Two weeks later…this was not the scene in my home. I could barely hold my composure enough to speak. However, managed to tell another dear farming friend, that the calf had died and it was all my fault. She calmly reminded me that I had no idea if the baby had been alive to start with, and, that with expecting her to calve in April it is possible she had aborted. In which case I couldn’t have done anything anyways. This helped my ego calm down…but inside I know it isn’t true. The baby seemed to be full term. But the fact remains…we weren’t ready for it.
She also reminded me that Rosie wanted a baby…and somewhere on some dairy was an orphaned calf that would be heathier and happier with a mother like Rosie. My crying stopped…Rosie needed a baby.
I called 10 dairies. One close by, an organic dairy, had calves and although I said I was looking for a steer (they are often easy to obtain from a dairy) they offered me a heifer calf, to ease my grief, and for less than they would normally ask for a bull calf/steer. The little girl they had was a Brown Swiss, Hereford cross.
I headed over to pick up the little soul and bring her to a hurting mama (Rosie kept calling to her baby trying to get it to stand). We got to the dairy without delay and picked up the little calf. The dairy was clean and well managed (a relief as I’ve been to some atrocious dairies before). They showed me a picture of her father and pointed out what she will look like when she is older from other cows among the herd. The dairy explained why they chose these breeds, being an organic dairy they cannot treat with the same medications conventional dairies can; these breeds are much less prone to illness in dairy settings.

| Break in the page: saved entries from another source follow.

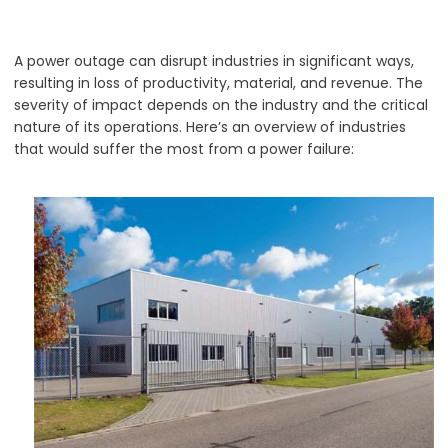
A power outage can disrupt industries in significant ways,
resulting in loss of productivity, material, and revenue. The
severity of impact depends on the industry and the critical
nature of its operations. Here’s an overview of industries
that would suffer the most from a power failure: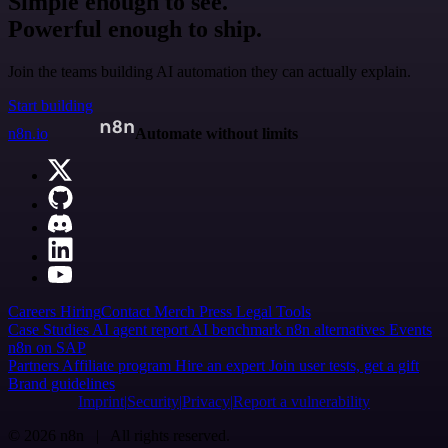
Simple enough to see.
Powerful enough to ship.
Join the teams building AI automation they can actually explain.
Start building
n8n.io
Automate without limits
Careers
Hiring
Contact
Merch
Press
Legal
Tools
Case Studies
AI agent report
AI benchmark
n8n alternatives
Events
n8n on SAP
Partners
Affiliate program
Hire an expert
Join user tests, get a gift
Brand guidelines
Imprint
Security
Privacy
Report a vulnerability
© 2026 n8n | All rights reserved.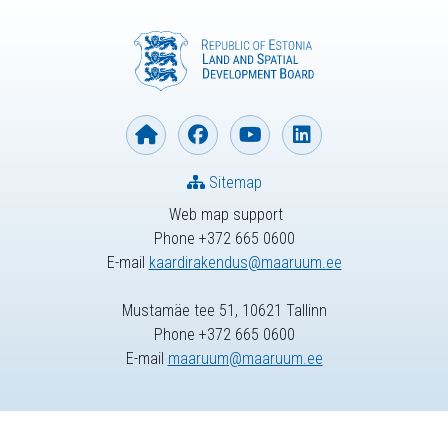
Sitemap
Web map support
Phone +372 665 0600
E-mail
kaardirakendus@maaruum.ee
Mustamäe tee 51, 10621 Tallinn
Phone +372 665 0600
E-mail
maaruum@maaruum.ee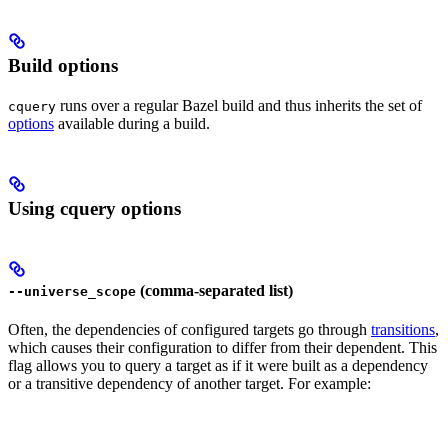
Build options
runs over a regular Bazel build and thus inherits the set of
cquery
options
available during a build.
Using cquery options
(comma-separated list)
--universe_scope
Often, the dependencies of configured targets go through
transitions
,
which causes their configuration to differ from their dependent. This
flag allows you to query a target as if it were built as a dependency
or a transitive dependency of another target. For example: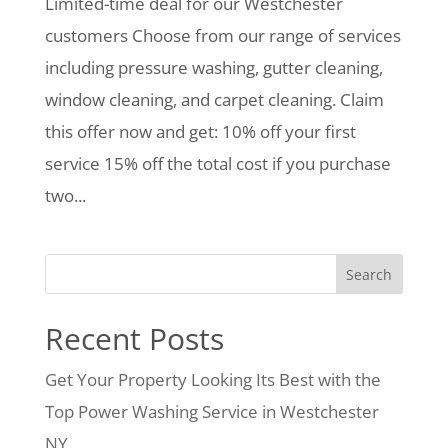
Limited-time deal for our Westchester
customers Choose from our range of services
including pressure washing, gutter cleaning,
window cleaning, and carpet cleaning. Claim
this offer now and get: 10% off your first
service 15% off the total cost if you purchase
two...
Search
Recent Posts
Get Your Property Looking Its Best with the
Top Power Washing Service in Westchester
NY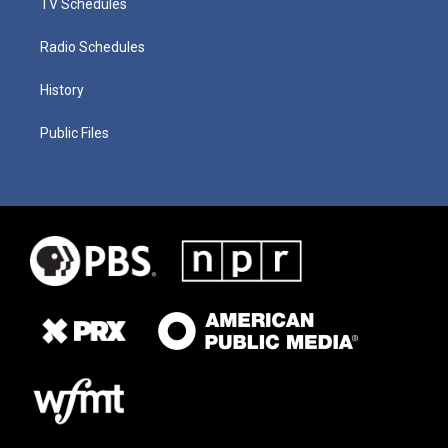
TV Schedules
Radio Schedules
History
Public Files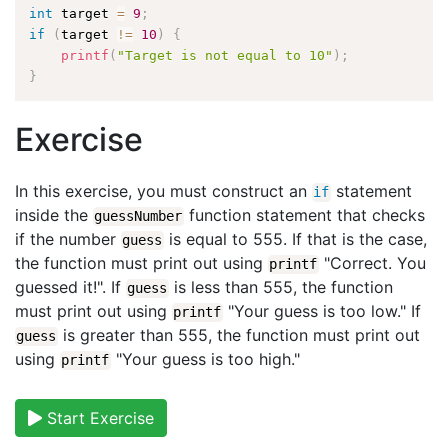
int
 target 
=
9
;
if
(
target 
!=
10
)
{
printf
(
"Target is not equal to 10"
)
;
}
Exercise
In this exercise, you must construct an
statement
if
inside the
function statement that checks
guessNumber
if the number
is equal to 555. If that is the case,
guess
the function must print out using
"Correct. You
printf
guessed it!". If
is less than 555, the function
guess
must print out using
"Your guess is too low." If
printf
is greater than 555, the function must print out
guess
using
"Your guess is too high."
printf
Start Exercise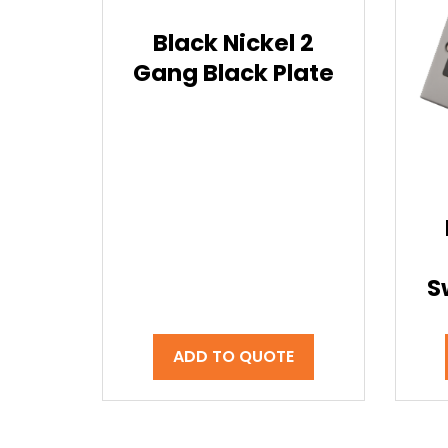
Black Nickel 2
Gang Black Plate
S
ADD TO QUOTE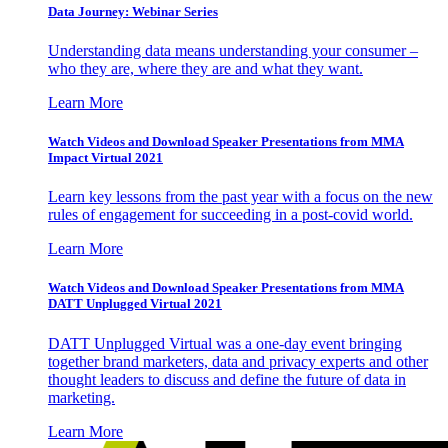
Data Journey: Webinar Series
Understanding data means understanding your consumer –
who they are, where they are and what they want.
Learn More
Watch Videos and Download Speaker Presentations from MMA
Impact Virtual 2021
Learn key lessons from the past year with a focus on the new
rules of engagement for succeeding in a post-covid world.
Learn More
Watch Videos and Download Speaker Presentations from MMA
DATT Unplugged Virtual 2021
DATT Unplugged Virtual was a one-day event bringing
together brand marketers, data and privacy experts and other
thought leaders to discuss and define the future of data in
marketing.
Learn More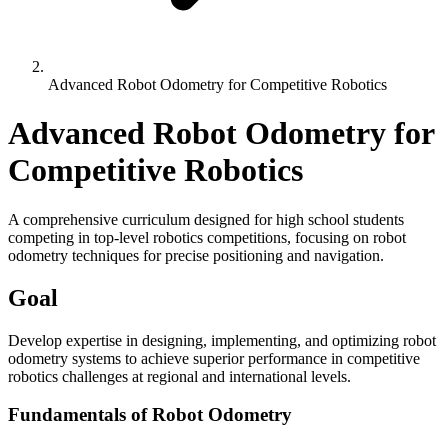
Advanced Robot Odometry for Competitive Robotics
Advanced Robot Odometry for
Competitive Robotics
A comprehensive curriculum designed for high school students
competing in top-level robotics competitions, focusing on robot
odometry techniques for precise positioning and navigation.
Goal
Develop expertise in designing, implementing, and optimizing robot
odometry systems to achieve superior performance in competitive
robotics challenges at regional and international levels.
Fundamentals of Robot Odometry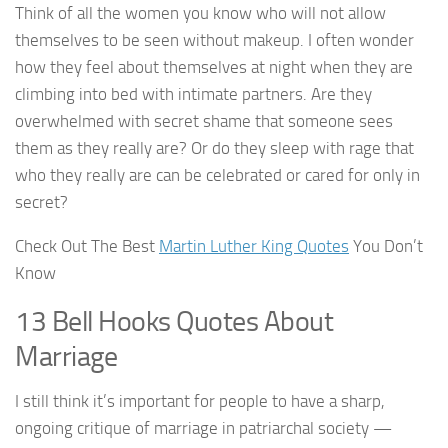
Think of all the women you know who will not allow
themselves to be seen without makeup. I often wonder
how they feel about themselves at night when they are
climbing into bed with intimate partners. Are they
overwhelmed with secret shame that someone sees
them as they really are? Or do they sleep with rage that
who they really are can be celebrated or cared for only in
secret?
Check Out The Best
Martin Luther King Quotes
You Don’t
Know
13 Bell Hooks Quotes About
Marriage
I still think it’s important for people to have a sharp,
ongoing critique of marriage in patriarchal society —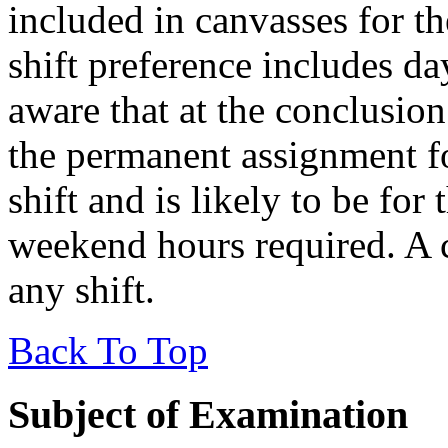
included in canvasses for th
shift preference includes d
aware that at the conclusion 
the permanent assignment f
shift and is likely to be for
weekend hours required. A 
any shift.
Back To Top
Subject of Examination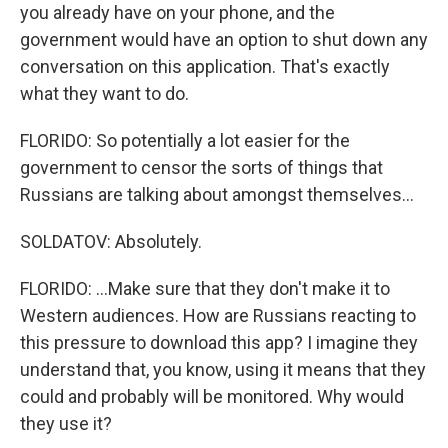
you already have on your phone, and the
government would have an option to shut down any
conversation on this application. That's exactly
what they want to do.
FLORIDO: So potentially a lot easier for the
government to censor the sorts of things that
Russians are talking about amongst themselves...
SOLDATOV: Absolutely.
FLORIDO: ...Make sure that they don't make it to
Western audiences. How are Russians reacting to
this pressure to download this app? I imagine they
understand that, you know, using it means that they
could and probably will be monitored. Why would
they use it?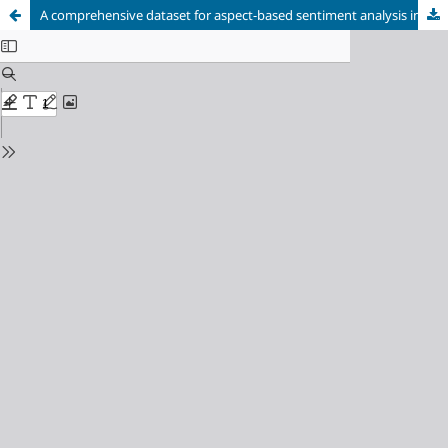
A comprehensive dataset for aspect-based sentiment analysis in evaluating teacher performance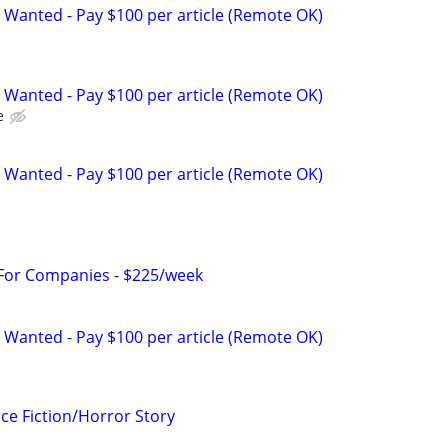
 Wanted - Pay $100 per article (Remote OK)
 Wanted - Pay $100 per article (Remote OK)
e
 Wanted - Pay $100 per article (Remote OK)
 For Companies - $225/week
 Wanted - Pay $100 per article (Remote OK)
ce Fiction/Horror Story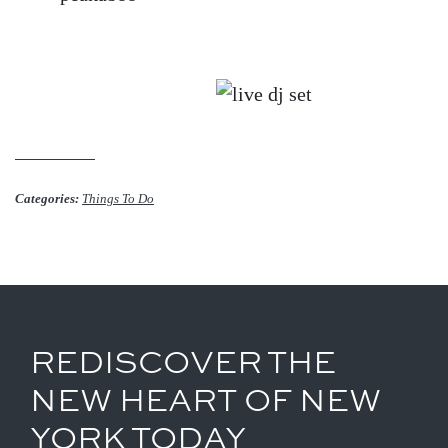
Categories:
Things To Do
REDISCOVER THE
NEW HEART OF NEW
YORK TODAY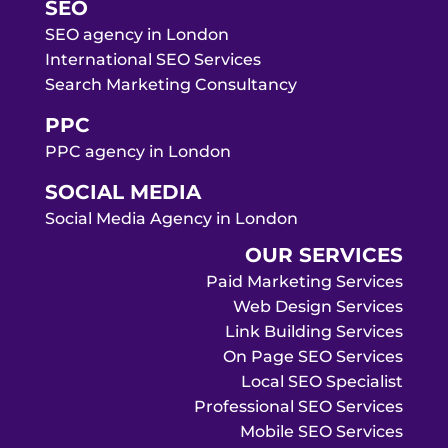
SEO
SEO agency in London
International SEO Services
Search Marketing Consultancy
PPC
PPC agency in London
SOCIAL MEDIA
Social Media Agency in London
OUR SERVICES
Paid Marketing Services
Web Design Services
Link Building Services
On Page SEO Services
Local SEO Specialist
Professional SEO Services
Mobile SEO Services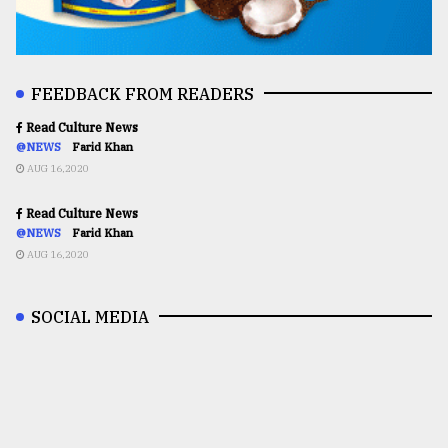
FEEDBACK FROM READERS
Read Culture News
@NEWS
Farid Khan
AUG 16,2020
Read Culture News
@NEWS
Farid Khan
AUG 16,2020
SOCIAL MEDIA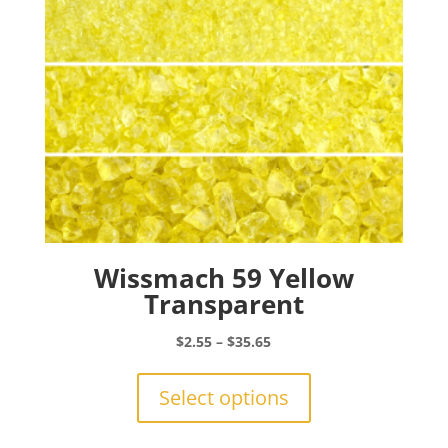
on
the
product
page
Wissmach 59 Yellow
Transparent
Price
$
2.55
–
$
35.65
range:
This
$2.55
product
Select options
through
has
$35.65
multiple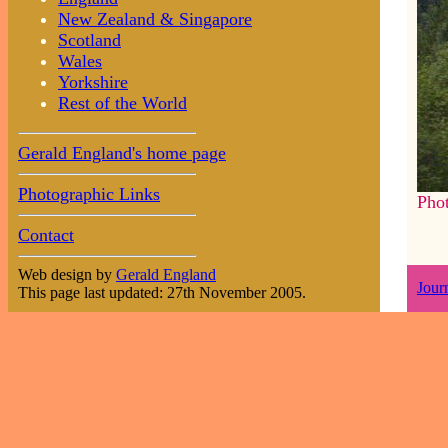
New Zealand & Singapore
Scotland
Wales
Yorkshire
Rest of the World
Gerald England's home page
Photographic Links
Pho
Contact
Web design by
Gerald England
Jour
This page last updated: 27th November 2005.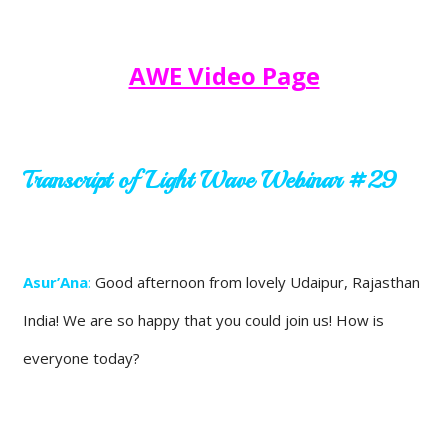
AWE Video Page
Transcript of Light Wave Webinar #29
Asur’Ana
:
Good afternoon from lovely Udaipur, Rajasthan
India! We are so happy that you could join us! How is
everyone today?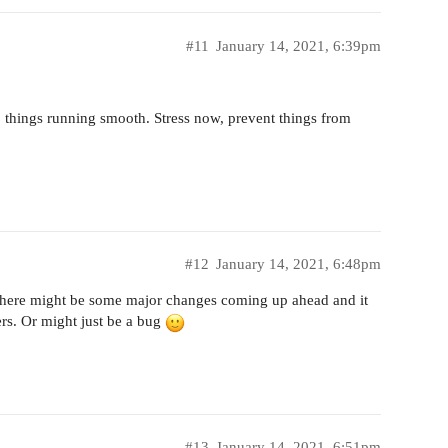
#11
January 14, 2021, 6:39pm
p things running smooth. Stress now, prevent things from
#12
January 14, 2021, 6:48pm
 there might be some major changes coming up ahead and it
rs. Or might just be a bug
#13
January 14, 2021, 6:51pm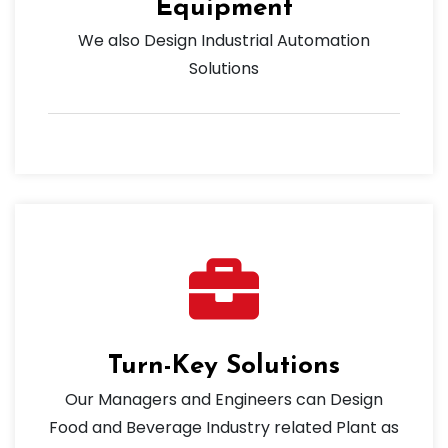
Equipment
We also Design Industrial Automation
Solutions
Turn-Key Solutions
Our Managers and Engineers can Design
Food and Beverage Industry related Plant as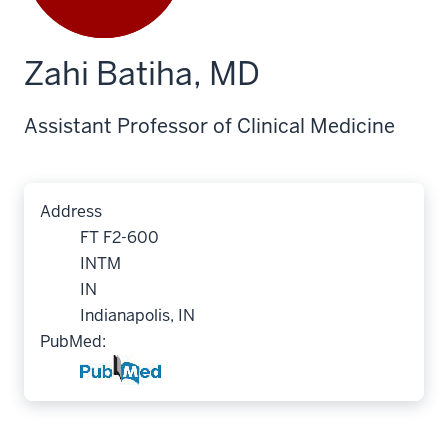
Zahi Batiha, MD
Assistant Professor of Clinical Medicine
Address
FT F2-600
INTM
IN
Indianapolis, IN
PubMed: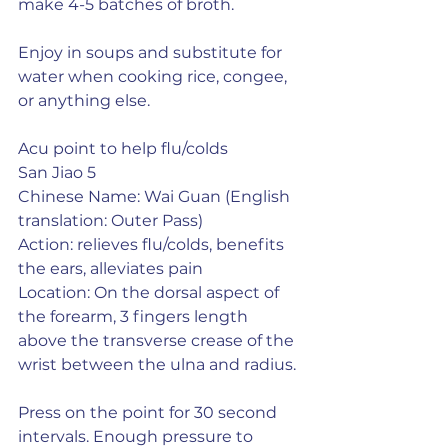
make 4-5 batches of broth.
Enjoy in soups and substitute for 
water when cooking rice, congee, 
or anything else.
Acu point to help flu/colds
San Jiao 5
Chinese Name: Wai Guan (English 
translation: Outer Pass)
Action: relieves flu/colds, benefits 
the ears, alleviates pain
Location: On the dorsal aspect of 
the forearm, 3 fingers length 
above the transverse crease of the 
wrist between the ulna and radius.
Press on the point for 30 second 
intervals. Enough pressure to 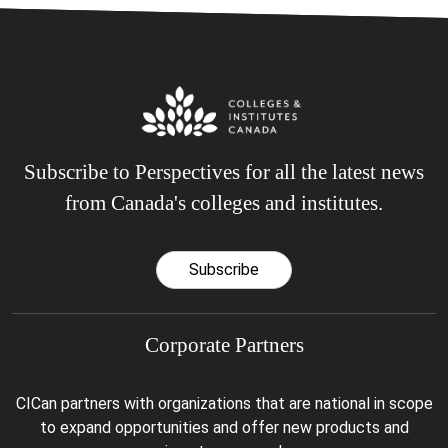
Subscribe to Perspectives for all the latest news
from Canada's colleges and institutes.
Subscribe
Corporate Partners
CICan partners with organizations that are national in scope
to expand opportunities and offer new products and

We loaded up the precious cargo and headed home. When I unloaded the little calf and walked up to Rosie’s pen, she stood up right away and came running over. Rosie began calling to the calf and as soon as I had her in the pen she was covering her with kisses. Rosie knows this is not her calf. She smelled her extensively. Cows know their babies by smell. But, Rosie is intent on loving her and caring for her. She is the ever protective and doting mother.
I assisted the calf to remember how to nurse from a cow (she had been bottle fed up to now) and within 15 minutes and after about 10 attempts, she had it and was nursing beautifully. There were three relieved souls in that barn; Rosie, the calf, and myself. All will be well.
Although I still have to painful task of harvesting what I can from the calf (the skin like in my dream), the stomach for making rennet, and anything else I can, my heart is calming. Every life on the farm, regardless of how short, will be honoured by never wasting life, or what remains of it.
This rollercoaster has brought me from despair and pain, to relief and elation to calm respect and gratitude.
Living this life I have come to recognize the strong and deep connection between life and death. Without death, life is not possible. Life, by necessity, implies death also. Although we will at times mourn and at times celebrate, we are always somewhere along this cycle and all parts of the cycle demand respect.
And so, dear friends, it is with a grieving, but slowly soothing heart, that I wish you soothing balm for all of your grief.
From my home fire to yours, hai hai.